=== Begin Enclosure ===
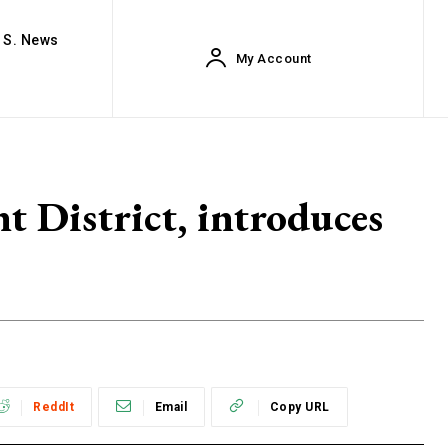
. S. News
My Account
t District, introduces
ReddIt
Email
Copy URL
=== End Enclosure ===
• EXERCISE:
All entries above must be repeated exactly; pictures are to be left out.

• EXERCISE RESULT:
. S. News
My Account
t District, introduces
ReddIt
Email
Copy URL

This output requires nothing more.